Methodist, a single non-profit entity comprising the Gary facility and the Southlake Campus, lost $25 million in 2005, according to Kruse.

That number eclipses $40 million if money still owed the hospital by various state agencies is added to the bottom line.

Because of the red ink, Methodist is in violation of agreements governing its $75 million in outstanding bonds, Kruse said.

“If we don’t stay in compliance with our bond agreements, the bond holders have the authority to name a financial adviser,” Kruse said.

The adviser would have the authority to order that Northlake, which sustained all the losses, be closed.

“A financial adviser’s only goal is to get the money back,” Kruse said. “He is going to say, 'Close Northlake. It’s not my problem.’ ”

Methodist estimates the Indiana Family and Social Services Administration owes the hospital roughly $53.6 million in Disproportionate Share Hospitals reimbursements for Medicaid care provided during the past three years, and another $14 million in Hospital Care for the Indigent money from fiscal year 2005.

According to Kruse, the hospital can remain solvent if the state produces at least $20 million of the outstanding payments for Methodist.

But state officials, looking at Methodist’s bottom line, have refused to pay until the hospital begins operating on a “sustainable business model,” Kruse said.

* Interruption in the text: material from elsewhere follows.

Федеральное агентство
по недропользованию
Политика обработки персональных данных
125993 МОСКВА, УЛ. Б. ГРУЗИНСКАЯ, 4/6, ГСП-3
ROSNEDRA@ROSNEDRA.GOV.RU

That’s where the fundamental changes come in.

In April, Kruse will present to the hospital’s Board of Directors a detailed proposal to cut the number of beds at Northlake from 357 to 150.

“That’s not as big a change as it seems,” Kruse insisted. “Our average daily census is only 159.”

The plan also will eliminate elective surgeries such as open heart surgeries and brain surgeries, which Kruse argued are performed too infrequently at the Gary campus to meet patient safety standards, anyway.

“When you’re talking about cardiovascular surgery, I’ll go on record and say that program should close,” he said. “No patient deserves to go to those programs where we are performing fewer than 20 in a year.”

By moving away from the expensive, seldom-performed surgeries at the Gary facility, Kruse said, officials hope the Northlake Campus can focus on trauma cases, high-risk obstetrics and other areas where doctors can do the most good.

Methodist’s pediatric care would be consolidated solely in Gary under the “preferred scenario” being pursued by hospital administrators.

Medical “centers of excellence” focusing on renal disease, stroke prevention, diabetes, pulmonary care and medical cardiology would also remain in Gary.

Staff cuts, which could approach 275 positions, have been discussed, Kruse acknowledged, though he said layoffs are not part of the plan administrators are pursuing now. The job cuts would come from several different departments, none dealing directly with patient care, and could save the hospital nearly $14 million.

“No jobs in which the employee has any contact with patients would be lost under any plan,” Kruse said.

Another scenario envisions a Northlake Campus with only 100 beds, and no trauma center.

But hospital officials also have discussed the possibility the Northlake Campus may close.

“For the first time, when managers ask me what they should tell their employees, I say 'I don’t know,’ ” Kruse said.